Earlier this week, as the Senate and House Foreign Affairs Committees were wrestling with subtle issues surrounding the Benghazi attacks that killed four Americans, I mentioned that the new leadership and new membership there, and at the Office of the Secretary of State, would be facing real and important Issues in the coming months and years.
Now we are faced with a threat from North Korean leader Kim Jong Un much stronger and more immediate than any rhetoric thus far heard from belligerent Iran.

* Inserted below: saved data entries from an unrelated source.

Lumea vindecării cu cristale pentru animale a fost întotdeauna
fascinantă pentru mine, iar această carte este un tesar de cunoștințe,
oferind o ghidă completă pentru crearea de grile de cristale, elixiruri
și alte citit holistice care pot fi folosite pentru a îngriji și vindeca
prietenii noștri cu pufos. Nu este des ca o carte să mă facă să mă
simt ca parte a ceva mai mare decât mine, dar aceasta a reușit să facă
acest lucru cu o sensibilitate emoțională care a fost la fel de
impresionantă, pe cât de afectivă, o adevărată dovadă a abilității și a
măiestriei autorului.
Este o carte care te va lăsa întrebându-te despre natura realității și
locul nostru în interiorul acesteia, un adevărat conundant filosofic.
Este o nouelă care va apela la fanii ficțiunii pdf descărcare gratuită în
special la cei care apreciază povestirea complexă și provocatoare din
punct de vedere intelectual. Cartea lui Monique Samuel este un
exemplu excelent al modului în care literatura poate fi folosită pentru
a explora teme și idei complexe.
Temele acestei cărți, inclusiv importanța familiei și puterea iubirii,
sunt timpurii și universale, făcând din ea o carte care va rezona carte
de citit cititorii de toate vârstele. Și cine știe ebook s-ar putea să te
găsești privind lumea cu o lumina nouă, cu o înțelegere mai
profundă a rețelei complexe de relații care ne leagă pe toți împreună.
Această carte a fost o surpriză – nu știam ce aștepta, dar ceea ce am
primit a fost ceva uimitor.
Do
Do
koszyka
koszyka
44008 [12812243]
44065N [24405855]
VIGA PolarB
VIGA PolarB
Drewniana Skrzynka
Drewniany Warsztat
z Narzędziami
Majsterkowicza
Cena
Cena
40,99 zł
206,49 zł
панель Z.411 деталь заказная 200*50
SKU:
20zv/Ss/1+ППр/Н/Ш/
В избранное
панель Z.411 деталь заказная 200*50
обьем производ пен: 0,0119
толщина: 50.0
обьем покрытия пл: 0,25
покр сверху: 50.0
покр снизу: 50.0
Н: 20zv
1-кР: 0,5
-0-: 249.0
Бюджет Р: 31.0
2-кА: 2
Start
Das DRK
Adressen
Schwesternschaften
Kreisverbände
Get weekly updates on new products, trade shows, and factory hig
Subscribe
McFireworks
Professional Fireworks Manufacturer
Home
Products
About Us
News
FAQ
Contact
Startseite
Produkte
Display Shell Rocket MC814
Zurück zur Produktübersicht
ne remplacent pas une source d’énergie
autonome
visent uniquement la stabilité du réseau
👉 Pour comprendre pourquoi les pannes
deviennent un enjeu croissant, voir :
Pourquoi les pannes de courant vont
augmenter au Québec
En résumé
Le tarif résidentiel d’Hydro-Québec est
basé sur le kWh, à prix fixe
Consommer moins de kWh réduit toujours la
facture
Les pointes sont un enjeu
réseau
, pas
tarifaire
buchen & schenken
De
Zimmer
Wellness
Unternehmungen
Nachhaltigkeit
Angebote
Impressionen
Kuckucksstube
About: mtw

The North Korea National Defense Commission, headed by the young Jong Un himself, expressed the deeply felt hatred of Pyongyang for the United States. “We do not hide that a variety of satellites and long-range rockets which will be launched by the Democratic People's Republic of Korea one after another and a nuclear test of higher level which will be carried out by it in the upcoming all-out action, a new phase of the anti-U.S. struggle that has lasted century after century, will target against the U.S., the sworn enemy of the Korean people." The Commission pledged to “conduct a nuclear test as part of a ‘new phase’ of combat with the United States…” they boasted that the forthcoming nuclear testing would be part of a new phase of confrontation with the United States. "Settling accounts with the U.S. needs to be done with force, not with words, as it regards jungle law as the rule of its survival."
Can we call these harsh words rhetoric? Even in the event little or no substantial proof of this ill-intent is forthcoming, can we ignore these threats, formally put forward by the leader of an enemy nation?